--- Stored data entries ---
------------------------
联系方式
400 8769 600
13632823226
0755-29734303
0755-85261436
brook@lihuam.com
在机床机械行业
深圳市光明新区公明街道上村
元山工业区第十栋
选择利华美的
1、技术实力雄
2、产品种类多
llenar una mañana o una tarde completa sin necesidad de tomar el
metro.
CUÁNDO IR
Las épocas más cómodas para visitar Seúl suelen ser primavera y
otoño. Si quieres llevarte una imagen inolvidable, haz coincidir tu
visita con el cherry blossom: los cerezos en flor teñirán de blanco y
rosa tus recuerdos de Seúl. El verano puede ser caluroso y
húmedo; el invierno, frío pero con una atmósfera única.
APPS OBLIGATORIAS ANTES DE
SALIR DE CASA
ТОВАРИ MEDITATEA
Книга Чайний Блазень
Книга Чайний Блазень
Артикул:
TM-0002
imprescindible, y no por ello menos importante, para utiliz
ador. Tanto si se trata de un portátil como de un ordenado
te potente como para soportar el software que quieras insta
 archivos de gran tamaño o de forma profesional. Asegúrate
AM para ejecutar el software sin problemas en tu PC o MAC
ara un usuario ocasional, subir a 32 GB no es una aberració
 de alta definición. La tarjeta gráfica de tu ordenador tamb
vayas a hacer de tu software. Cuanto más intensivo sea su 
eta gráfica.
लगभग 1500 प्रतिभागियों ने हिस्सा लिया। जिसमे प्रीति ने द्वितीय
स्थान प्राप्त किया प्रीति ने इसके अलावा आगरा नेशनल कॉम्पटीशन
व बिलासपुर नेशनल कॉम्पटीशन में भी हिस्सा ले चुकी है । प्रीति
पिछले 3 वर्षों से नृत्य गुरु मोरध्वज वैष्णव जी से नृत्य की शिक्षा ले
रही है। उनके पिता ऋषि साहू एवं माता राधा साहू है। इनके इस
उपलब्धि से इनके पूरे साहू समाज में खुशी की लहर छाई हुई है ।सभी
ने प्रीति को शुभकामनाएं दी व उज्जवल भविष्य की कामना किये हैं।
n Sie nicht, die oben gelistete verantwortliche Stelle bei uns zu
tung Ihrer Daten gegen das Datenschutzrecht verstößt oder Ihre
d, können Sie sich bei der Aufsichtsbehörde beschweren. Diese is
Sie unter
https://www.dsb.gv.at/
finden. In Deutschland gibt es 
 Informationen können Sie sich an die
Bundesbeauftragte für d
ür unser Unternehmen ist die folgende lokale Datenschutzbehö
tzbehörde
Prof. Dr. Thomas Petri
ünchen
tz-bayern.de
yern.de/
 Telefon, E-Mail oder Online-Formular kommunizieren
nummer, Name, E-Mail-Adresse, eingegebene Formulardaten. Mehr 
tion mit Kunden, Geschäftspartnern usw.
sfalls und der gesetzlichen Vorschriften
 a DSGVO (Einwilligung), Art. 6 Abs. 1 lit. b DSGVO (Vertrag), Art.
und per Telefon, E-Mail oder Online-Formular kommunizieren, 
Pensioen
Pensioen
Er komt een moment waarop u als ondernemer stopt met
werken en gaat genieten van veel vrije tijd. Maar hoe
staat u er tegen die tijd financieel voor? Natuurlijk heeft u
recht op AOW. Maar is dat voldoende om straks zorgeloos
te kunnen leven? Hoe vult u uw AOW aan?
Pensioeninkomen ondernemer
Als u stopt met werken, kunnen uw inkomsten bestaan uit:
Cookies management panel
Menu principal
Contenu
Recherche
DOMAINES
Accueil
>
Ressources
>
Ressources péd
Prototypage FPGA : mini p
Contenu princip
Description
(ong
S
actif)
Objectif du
------------------------
--- INSTRUCTIONS FOR THE TASK ---
Your task is to copy each line of the data above that holds "Maar".

--- EXPECTED ANSWER ---
werken en gaat genieten van veel vrije tijd. Maar hoe
recht op AOW. Maar is dat voldoende om straks zorgeloos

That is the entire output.